On the Relation Between the Sharpest Directions of DNN Loss and the SGD Step Length
Stanisław Jastrzębski, Zachary Kenton, Nicolas Ballas, Asja Fischer, Yoshua Bengio, Amos Storkey
TL;DR
This work investigates how SGD interacts with the sharpest Hessian directions during full neural network training. It shows that the top curvature grows early and peaks at a level determined by the learning rate and batch size, and that SGD steps aligned with the sharpest directions are often too large to minimize in that subspace. By analyzing gradients projected onto sharpest directions, the authors reveal that optimization along these directions is ineffective, yet the alignment remains strong, motivating a targeted variant. They introduce Nudged-SGD, which reduces the learning rate along the sharpest directions to probe faster optimization and potentially sharper, better-generalizing minima, with results that depend on model and dataset. Overall, the paper highlights how curvature in the sharpest directions guides training dynamics and generalization, offering a framework for designing optimizers tailored to the loss surface in deep networks.
Abstract
Stochastic Gradient Descent (SGD) based training of neural networks with a large learning rate or a small batch-size typically ends in well-generalizing, flat regions of the weight space, as indicated by small eigenvalues of the Hessian of the training loss.

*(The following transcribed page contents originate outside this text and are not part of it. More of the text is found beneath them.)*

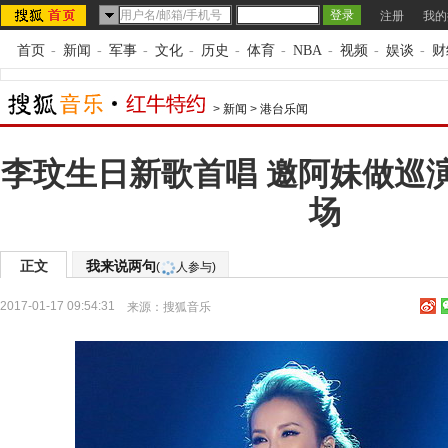
注册
我的
首页
-
新闻
-
军事
-
文化
-
历史
-
体育
-
NBA
-
视频
-
娱谈
-
财
>
新闻
>
港台乐闻
李玟生日新歌首唱 邀阿妹做巡
场
正文
我来说两句
(
人参与)
2017-01-17 09:54:31
来源：
搜狐音乐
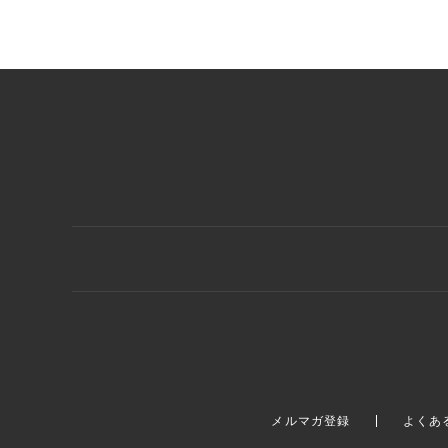
メルマガ登録
よくあ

However, the curvature along the SGD trajectory is poorly understood. An empirical investigation shows that initially SGD visits increasingly sharp regions, reaching a maximum sharpness determined by both the learning rate and the batch-size of SGD. When studying the SGD dynamics in relation to the sharpest directions in this initial phase, we find that the SGD step is large compared to the curvature and commonly fails to minimize the loss along the sharpest directions. Furthermore, using a reduced learning rate along these directions can improve training speed while leading to both sharper and better generalizing solutions compared to vanilla SGD. In summary, our analysis of the dynamics of SGD in the subspace of the sharpest directions shows that they influence the regions that SGD steers to (where larger learning rate or smaller batch size result in wider regions visited), the overall training speed, and the generalization ability of the final model.